#### [Task requirements]
In full and exactly, please return the records, but keep out the pictures.

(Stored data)

_____

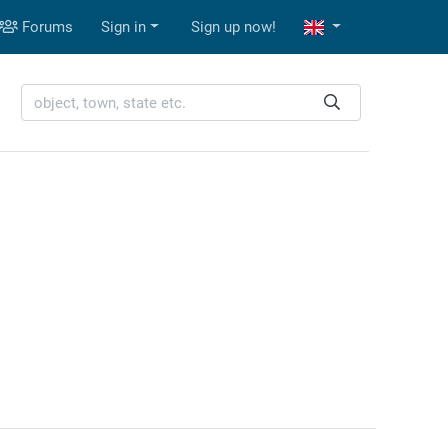
Forums
Sign in
Sign up now!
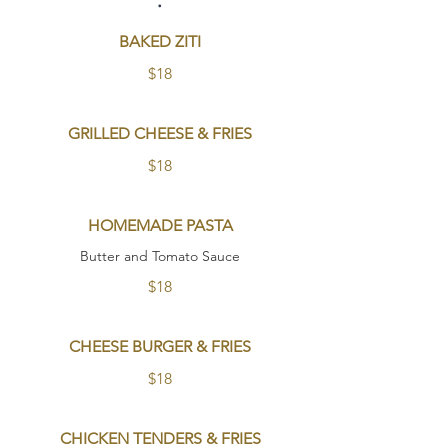
BAKED ZITI
$18
GRILLED CHEESE & FRIES
$18
HOMEMADE PASTA
Butter and Tomato Sauce
$18
CHEESE BURGER & FRIES
$18
CHICKEN TENDERS & FRIES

_____

#### [Task response]
Forums
Sign in
Sign up now!
BAKED ZITI
$18
GRILLED CHEESE & FRIES
$18
HOMEMADE PASTA
Butter and Tomato Sauce
$18
CHEESE BURGER & FRIES
$18
CHICKEN TENDERS & FRIES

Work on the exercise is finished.